Results: VZV's genome encodes multiple proteins that help it evade the immune response, including IE62 and STPK, which manipulate host cell processes like IRF3 activation, inhibiting IFN-β production and weakening immune defenses. Additionally, VZV's glycoprotein C induces IL4I1, which suppresses anti-tumor immune responses by inhibiting T cell proliferation, inhibiting Th1 polarization, and promoting the differentiation of naive CD4+ T cells into FoxP3+ Tregs, thereby contributing to a tumor-friendly microenvironment. VZV infection disrupts the JAK-STAT pathway by decreasing the levels of JAK1, JAK2, and STAT1 proteins, preventing the phosphorylation and nuclear translocation of STAT1, which is essential for the transcriptional activation of IFN-γ-inducible genes, including those encoding MHC class II molecules. Furthermore, VZV modulates NF-κB activity by preventing the degradation of IκBα through the action of the ORF61 protein, leading to the cytoplasmic retention of NF-κB subunits and inhibition of NF-κB-dependent gene transcription. Finally, ORF66 disrupts the transport of MHC I molecules from the endoplasmic reticulum through the golgi apparatus, leading to their retention in the golgi compartment. This retention prevents MHC I molecules from reaching the cell surface.

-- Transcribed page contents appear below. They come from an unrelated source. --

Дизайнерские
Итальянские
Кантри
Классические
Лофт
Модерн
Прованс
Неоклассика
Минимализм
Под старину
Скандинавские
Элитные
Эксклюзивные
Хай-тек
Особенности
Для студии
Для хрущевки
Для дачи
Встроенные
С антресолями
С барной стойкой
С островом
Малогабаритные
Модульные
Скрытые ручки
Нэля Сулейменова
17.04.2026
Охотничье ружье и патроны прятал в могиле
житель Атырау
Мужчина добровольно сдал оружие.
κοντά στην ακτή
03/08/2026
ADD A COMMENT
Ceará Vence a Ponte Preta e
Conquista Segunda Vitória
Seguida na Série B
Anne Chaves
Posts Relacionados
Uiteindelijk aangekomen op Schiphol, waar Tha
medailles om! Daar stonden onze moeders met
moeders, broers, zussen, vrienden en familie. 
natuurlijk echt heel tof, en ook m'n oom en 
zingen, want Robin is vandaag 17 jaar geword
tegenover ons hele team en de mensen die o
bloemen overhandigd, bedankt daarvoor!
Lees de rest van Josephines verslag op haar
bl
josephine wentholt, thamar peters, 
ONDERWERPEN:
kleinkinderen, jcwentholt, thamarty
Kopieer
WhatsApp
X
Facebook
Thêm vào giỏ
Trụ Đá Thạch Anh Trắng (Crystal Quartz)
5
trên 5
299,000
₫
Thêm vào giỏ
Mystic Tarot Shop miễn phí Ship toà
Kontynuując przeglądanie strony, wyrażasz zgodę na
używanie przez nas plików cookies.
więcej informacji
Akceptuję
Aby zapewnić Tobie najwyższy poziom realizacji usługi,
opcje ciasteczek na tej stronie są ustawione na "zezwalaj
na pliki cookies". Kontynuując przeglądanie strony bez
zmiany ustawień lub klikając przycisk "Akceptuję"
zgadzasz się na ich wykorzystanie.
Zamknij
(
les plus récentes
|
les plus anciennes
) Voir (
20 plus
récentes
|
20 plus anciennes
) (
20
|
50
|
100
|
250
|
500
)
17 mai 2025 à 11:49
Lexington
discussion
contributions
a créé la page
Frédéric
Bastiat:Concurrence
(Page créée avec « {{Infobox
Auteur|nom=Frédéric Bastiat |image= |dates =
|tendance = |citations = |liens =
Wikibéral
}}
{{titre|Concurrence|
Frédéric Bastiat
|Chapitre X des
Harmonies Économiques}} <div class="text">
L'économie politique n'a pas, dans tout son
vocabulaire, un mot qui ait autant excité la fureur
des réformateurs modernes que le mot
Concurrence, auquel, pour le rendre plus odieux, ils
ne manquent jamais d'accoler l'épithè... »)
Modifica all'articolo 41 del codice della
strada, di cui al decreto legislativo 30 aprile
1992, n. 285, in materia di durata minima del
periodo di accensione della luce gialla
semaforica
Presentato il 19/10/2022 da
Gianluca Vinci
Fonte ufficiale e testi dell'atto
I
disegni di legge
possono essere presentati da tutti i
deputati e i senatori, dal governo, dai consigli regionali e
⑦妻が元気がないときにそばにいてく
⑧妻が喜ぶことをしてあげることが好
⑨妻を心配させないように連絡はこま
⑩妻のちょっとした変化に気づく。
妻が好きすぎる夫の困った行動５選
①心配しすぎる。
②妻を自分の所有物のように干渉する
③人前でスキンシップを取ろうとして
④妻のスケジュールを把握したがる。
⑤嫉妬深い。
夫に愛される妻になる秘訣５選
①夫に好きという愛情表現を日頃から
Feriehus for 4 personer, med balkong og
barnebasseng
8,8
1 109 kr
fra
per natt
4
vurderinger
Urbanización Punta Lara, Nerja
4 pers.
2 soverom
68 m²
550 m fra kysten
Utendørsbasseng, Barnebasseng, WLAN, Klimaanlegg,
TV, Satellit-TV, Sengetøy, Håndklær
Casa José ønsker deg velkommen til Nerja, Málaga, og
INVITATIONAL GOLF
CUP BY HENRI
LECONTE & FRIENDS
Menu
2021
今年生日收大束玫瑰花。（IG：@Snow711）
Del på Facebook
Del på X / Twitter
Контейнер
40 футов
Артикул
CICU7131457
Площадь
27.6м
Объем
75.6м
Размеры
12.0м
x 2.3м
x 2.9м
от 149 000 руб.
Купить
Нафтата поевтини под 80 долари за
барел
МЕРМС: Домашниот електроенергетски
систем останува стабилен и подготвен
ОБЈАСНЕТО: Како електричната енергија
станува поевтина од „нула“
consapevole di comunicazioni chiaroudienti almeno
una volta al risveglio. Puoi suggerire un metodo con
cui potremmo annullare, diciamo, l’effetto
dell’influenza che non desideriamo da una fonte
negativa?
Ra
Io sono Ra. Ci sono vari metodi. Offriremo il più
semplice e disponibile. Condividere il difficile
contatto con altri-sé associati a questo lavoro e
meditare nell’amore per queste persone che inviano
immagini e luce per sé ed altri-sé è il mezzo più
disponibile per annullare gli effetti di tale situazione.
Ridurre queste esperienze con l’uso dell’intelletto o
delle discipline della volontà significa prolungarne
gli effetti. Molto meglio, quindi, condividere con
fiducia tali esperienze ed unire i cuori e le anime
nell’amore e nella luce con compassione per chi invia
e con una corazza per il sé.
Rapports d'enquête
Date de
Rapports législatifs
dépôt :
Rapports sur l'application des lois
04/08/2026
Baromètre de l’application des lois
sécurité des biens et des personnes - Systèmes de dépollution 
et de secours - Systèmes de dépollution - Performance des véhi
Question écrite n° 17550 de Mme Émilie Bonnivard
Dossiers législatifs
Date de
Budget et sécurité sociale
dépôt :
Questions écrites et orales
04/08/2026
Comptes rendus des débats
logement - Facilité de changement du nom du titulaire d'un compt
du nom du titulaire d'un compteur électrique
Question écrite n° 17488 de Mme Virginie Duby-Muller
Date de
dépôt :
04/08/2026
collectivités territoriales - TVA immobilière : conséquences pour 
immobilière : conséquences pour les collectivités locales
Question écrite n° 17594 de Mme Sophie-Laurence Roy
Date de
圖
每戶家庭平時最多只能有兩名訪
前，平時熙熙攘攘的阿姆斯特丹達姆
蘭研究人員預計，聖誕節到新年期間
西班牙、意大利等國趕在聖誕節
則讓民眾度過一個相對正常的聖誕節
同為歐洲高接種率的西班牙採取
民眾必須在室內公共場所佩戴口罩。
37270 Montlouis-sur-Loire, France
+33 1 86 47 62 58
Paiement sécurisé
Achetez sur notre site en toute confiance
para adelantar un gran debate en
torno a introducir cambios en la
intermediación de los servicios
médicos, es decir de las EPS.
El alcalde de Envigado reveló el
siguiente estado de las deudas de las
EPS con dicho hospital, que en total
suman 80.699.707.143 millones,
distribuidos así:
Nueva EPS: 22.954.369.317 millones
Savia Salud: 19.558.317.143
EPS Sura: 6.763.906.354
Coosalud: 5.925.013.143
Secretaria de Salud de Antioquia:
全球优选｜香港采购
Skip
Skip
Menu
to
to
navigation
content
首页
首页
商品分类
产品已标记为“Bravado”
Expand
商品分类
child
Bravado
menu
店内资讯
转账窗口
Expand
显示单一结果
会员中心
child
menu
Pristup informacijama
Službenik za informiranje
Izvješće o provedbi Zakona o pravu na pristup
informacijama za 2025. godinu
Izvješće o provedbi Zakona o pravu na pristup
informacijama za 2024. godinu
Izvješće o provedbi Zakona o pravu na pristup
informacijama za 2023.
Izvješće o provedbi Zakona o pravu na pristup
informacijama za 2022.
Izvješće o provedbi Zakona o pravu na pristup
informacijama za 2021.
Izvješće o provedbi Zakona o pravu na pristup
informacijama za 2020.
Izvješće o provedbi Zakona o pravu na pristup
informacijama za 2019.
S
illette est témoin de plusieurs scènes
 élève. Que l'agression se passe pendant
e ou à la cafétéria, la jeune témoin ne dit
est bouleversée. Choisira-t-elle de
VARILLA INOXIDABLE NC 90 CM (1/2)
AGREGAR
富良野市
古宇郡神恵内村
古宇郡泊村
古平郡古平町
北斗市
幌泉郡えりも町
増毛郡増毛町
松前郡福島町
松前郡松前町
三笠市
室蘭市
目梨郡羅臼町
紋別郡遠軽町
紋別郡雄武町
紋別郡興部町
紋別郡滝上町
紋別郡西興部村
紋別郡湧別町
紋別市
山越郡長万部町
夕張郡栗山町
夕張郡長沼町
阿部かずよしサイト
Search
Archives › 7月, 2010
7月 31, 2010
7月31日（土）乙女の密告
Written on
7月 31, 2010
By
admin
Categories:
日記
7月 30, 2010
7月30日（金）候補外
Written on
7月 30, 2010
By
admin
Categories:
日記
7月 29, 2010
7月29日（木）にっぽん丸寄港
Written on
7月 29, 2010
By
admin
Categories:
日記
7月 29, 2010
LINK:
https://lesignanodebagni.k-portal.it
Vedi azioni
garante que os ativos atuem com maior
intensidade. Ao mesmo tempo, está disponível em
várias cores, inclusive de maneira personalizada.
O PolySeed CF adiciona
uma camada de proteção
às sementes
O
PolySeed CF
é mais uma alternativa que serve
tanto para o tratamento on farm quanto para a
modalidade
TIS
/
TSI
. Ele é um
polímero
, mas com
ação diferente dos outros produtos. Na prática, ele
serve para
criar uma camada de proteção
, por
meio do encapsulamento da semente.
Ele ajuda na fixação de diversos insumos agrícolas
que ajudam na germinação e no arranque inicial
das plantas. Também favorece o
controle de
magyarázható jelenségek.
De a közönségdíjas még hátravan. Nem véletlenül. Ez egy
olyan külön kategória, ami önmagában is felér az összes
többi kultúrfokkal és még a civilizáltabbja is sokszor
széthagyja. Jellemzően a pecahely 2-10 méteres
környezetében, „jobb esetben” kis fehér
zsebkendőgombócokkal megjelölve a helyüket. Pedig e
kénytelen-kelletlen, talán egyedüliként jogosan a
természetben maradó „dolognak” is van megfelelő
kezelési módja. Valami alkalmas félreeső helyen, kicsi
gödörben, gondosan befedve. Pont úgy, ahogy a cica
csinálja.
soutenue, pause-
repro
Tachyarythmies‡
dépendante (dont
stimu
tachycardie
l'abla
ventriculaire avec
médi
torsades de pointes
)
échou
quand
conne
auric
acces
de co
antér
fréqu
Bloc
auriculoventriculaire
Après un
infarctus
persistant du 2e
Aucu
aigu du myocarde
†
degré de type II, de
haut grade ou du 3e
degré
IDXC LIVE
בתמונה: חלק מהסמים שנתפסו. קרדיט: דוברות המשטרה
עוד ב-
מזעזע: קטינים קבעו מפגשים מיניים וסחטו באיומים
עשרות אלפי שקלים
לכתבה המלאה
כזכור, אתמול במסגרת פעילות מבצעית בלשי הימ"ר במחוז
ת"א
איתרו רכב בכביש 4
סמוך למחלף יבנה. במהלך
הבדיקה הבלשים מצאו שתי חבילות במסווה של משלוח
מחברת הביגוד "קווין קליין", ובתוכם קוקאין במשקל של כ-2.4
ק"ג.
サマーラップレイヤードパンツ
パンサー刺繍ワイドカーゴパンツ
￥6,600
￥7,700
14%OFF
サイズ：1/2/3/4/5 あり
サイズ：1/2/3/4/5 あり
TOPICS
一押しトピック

Conclusions: Further investigation into how VZV interacts with cellular pathways, particularly those related to apoptosis and cell survival, may help clarify potential connections between the virus and tumorigenesis. Understanding how VZV manipulates host cell functions—such as inhibiting apoptosis or altering cell cycle regulation—could shed light on how normal cells might transform into cancerous ones. These insights are crucial in determining whether VZV is merely a viral pathogen or if it could also act as an oncogenic factor, contributing to cancer development in certain cells or conditions.